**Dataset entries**
==*==

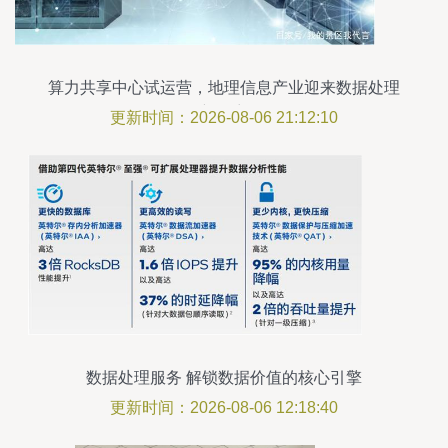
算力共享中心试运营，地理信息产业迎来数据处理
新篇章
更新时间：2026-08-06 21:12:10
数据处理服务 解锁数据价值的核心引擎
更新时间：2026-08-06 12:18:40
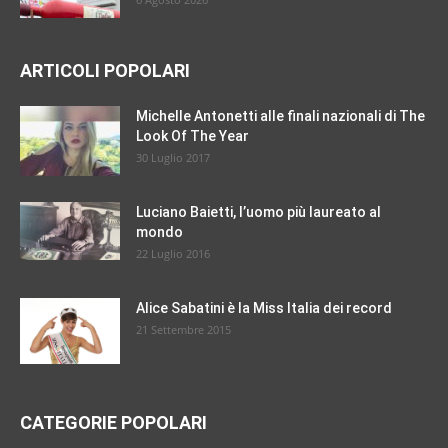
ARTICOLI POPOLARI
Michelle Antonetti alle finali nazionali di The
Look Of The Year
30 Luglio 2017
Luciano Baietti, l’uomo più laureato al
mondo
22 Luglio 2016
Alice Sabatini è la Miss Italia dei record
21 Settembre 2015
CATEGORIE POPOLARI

==*==

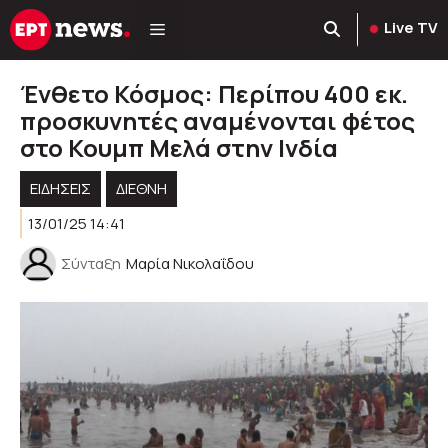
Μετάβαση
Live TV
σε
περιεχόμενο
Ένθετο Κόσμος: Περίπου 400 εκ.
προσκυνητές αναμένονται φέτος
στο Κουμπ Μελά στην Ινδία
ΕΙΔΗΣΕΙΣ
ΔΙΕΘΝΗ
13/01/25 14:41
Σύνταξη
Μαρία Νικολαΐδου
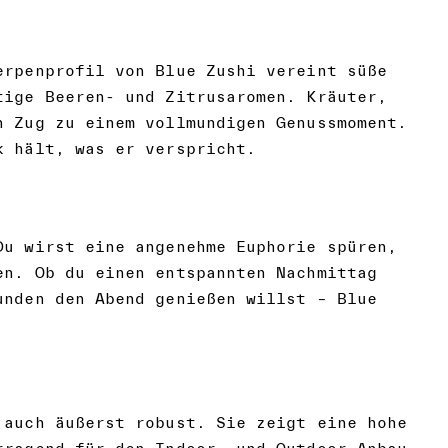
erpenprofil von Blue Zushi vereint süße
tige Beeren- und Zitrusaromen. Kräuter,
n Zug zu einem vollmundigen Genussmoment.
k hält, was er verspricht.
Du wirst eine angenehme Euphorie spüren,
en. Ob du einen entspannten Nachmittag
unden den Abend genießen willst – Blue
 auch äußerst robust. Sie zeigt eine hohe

==*==

**BRIEF**
Reproduce the data above exactly, but only from the line containing "更新时间：2026-08-06 21:12:10" through the line containing "21 Settembre 2015"; skip the pictures.

**EXERCISE ANSWER**
更新时间：2026-08-06 21:12:10
数据处理服务 解锁数据价值的核心引擎
更新时间：2026-08-06 12:18:40
ARTICOLI POPOLARI
Michelle Antonetti alle finali nazionali di The
Look Of The Year
30 Luglio 2017
Luciano Baietti, l’uomo più laureato al
mondo
22 Luglio 2016
Alice Sabatini è la Miss Italia dei record
21 Settembre 2015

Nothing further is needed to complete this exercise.